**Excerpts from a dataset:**

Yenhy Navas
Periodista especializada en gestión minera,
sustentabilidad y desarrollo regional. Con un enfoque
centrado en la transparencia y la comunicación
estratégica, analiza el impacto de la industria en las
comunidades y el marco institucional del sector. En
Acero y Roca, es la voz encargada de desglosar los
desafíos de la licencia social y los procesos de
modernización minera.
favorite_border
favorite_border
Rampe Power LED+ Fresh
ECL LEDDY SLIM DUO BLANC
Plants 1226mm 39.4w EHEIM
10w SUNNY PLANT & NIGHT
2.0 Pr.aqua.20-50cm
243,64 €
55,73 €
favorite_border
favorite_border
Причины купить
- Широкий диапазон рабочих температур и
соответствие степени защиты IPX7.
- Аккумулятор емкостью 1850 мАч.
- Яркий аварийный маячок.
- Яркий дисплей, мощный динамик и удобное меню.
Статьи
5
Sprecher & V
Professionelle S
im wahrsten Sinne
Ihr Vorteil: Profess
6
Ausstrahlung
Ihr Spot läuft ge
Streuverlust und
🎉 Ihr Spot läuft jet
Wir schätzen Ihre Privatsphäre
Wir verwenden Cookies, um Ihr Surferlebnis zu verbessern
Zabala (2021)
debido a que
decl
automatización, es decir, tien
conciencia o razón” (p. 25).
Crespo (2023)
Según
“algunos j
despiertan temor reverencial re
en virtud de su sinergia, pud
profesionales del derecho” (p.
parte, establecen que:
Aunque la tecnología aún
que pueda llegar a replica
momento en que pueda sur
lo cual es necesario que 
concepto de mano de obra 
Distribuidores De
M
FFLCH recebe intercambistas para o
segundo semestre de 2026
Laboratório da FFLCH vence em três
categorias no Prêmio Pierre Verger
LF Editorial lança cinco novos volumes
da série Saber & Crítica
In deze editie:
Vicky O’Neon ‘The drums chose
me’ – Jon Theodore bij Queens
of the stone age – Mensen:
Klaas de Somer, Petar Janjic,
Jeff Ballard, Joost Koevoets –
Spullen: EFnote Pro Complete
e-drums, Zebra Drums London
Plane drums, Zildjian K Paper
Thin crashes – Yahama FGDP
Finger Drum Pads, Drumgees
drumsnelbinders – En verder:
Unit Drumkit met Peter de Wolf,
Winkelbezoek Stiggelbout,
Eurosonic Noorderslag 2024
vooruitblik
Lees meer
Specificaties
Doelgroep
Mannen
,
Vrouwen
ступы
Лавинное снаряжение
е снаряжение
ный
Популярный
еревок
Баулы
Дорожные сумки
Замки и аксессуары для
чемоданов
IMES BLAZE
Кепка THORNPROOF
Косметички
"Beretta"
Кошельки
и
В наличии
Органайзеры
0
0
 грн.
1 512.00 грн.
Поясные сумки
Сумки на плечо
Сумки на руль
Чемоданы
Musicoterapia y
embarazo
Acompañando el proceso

...

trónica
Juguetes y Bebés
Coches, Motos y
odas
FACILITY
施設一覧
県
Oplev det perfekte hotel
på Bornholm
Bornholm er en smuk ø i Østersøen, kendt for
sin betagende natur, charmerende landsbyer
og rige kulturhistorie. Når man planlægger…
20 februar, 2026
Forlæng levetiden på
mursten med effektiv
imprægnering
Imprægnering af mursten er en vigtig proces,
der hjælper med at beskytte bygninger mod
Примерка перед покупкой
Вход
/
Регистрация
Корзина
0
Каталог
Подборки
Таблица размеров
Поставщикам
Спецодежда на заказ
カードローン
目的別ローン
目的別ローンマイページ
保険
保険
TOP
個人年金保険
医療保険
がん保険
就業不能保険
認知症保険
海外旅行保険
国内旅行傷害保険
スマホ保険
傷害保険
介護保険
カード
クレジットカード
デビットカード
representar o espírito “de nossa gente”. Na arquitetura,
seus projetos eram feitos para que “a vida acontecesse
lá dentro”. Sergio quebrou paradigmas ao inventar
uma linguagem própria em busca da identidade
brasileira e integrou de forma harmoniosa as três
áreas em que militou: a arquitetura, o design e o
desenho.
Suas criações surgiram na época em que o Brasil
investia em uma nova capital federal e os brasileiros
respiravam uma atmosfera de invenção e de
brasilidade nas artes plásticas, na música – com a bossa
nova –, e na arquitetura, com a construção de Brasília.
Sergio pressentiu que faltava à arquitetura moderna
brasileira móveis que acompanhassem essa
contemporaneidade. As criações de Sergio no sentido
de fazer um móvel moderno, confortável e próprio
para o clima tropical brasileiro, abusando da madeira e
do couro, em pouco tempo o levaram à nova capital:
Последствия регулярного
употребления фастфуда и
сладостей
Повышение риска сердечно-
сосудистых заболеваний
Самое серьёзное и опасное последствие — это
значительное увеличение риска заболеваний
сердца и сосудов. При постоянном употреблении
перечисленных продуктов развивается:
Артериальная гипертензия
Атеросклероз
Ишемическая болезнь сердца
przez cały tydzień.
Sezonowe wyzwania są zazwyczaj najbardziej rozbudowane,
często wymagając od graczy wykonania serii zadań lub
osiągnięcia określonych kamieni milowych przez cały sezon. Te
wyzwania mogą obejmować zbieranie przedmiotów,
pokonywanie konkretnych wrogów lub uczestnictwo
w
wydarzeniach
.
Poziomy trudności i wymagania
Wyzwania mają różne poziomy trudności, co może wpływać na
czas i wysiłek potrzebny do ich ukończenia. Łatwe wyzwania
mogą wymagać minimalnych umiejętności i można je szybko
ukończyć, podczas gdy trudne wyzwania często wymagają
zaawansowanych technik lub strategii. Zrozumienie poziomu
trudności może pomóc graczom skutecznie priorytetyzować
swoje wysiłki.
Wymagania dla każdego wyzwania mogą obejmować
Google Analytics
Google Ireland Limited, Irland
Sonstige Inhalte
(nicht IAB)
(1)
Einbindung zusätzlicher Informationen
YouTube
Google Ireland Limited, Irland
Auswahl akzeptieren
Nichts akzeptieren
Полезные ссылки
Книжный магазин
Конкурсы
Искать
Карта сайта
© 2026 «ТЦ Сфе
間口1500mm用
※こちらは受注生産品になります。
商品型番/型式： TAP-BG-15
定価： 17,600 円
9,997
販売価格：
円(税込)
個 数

--

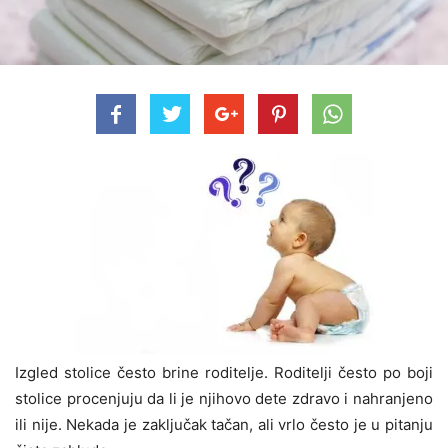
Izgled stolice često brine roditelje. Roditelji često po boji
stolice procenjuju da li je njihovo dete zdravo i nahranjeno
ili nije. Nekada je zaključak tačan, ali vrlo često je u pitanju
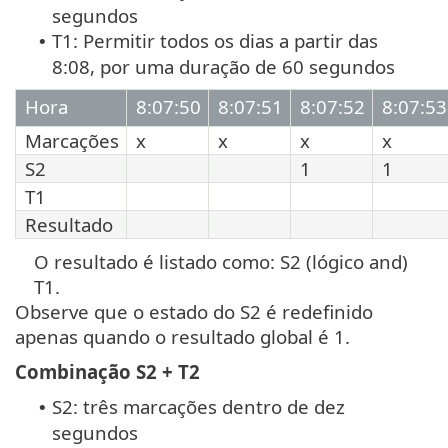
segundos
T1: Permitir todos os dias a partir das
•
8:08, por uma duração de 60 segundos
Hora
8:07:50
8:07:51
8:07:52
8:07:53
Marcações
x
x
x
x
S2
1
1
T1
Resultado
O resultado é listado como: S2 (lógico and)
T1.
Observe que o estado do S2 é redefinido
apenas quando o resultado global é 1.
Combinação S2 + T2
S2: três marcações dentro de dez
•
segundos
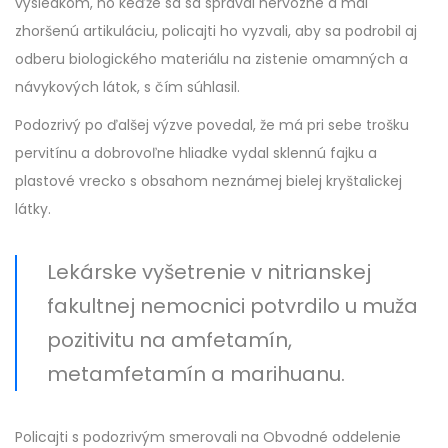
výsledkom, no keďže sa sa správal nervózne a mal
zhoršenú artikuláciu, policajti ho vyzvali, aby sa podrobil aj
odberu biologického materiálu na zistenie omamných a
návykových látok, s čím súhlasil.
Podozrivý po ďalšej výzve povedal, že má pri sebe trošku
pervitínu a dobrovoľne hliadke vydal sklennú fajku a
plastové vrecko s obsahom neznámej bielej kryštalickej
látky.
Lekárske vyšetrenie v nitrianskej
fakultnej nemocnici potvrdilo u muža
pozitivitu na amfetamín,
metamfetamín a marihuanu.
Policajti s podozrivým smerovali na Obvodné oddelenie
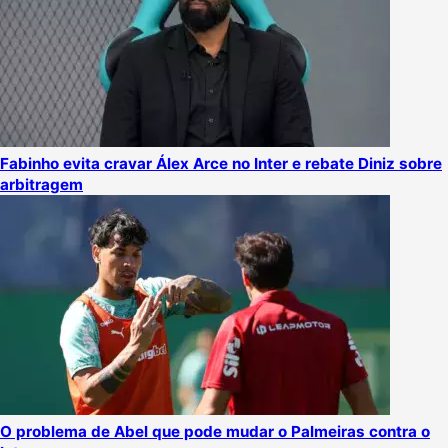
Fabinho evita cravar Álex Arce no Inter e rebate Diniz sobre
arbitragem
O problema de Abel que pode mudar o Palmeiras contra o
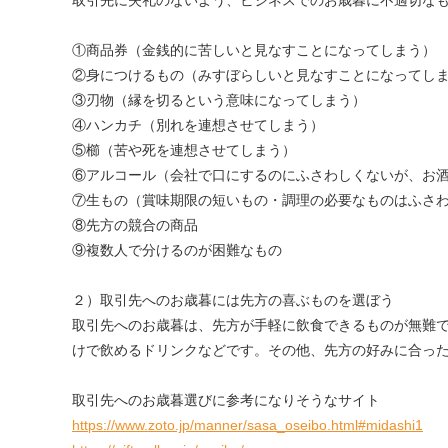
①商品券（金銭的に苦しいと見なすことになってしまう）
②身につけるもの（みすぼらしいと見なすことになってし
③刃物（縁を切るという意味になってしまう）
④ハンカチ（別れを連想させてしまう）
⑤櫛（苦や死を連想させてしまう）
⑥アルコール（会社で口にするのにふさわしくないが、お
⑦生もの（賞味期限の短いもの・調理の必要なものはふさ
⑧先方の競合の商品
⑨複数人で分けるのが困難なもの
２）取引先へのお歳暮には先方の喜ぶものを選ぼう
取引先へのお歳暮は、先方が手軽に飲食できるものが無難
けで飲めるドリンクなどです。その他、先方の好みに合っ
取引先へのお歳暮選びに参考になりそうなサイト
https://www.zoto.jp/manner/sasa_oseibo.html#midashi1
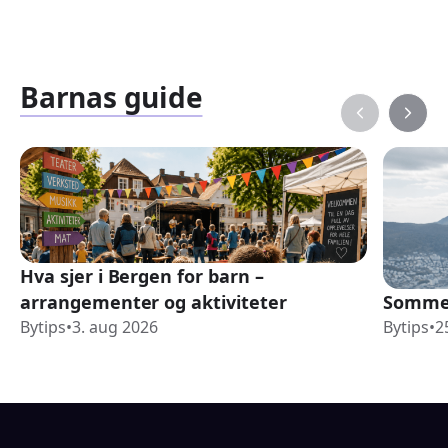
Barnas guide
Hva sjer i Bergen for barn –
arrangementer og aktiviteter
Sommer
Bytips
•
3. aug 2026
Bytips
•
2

**WHAT THE EXERCISE ASKS:** Search the entries above for the string "stolice". Copy each line that holds it.

**OUTPUT OF THE TASK:**
Izgled stolice često brine roditelje. Roditelji često po boji
stolice procenjuju da li je njihovo dete zdravo i nahranjeno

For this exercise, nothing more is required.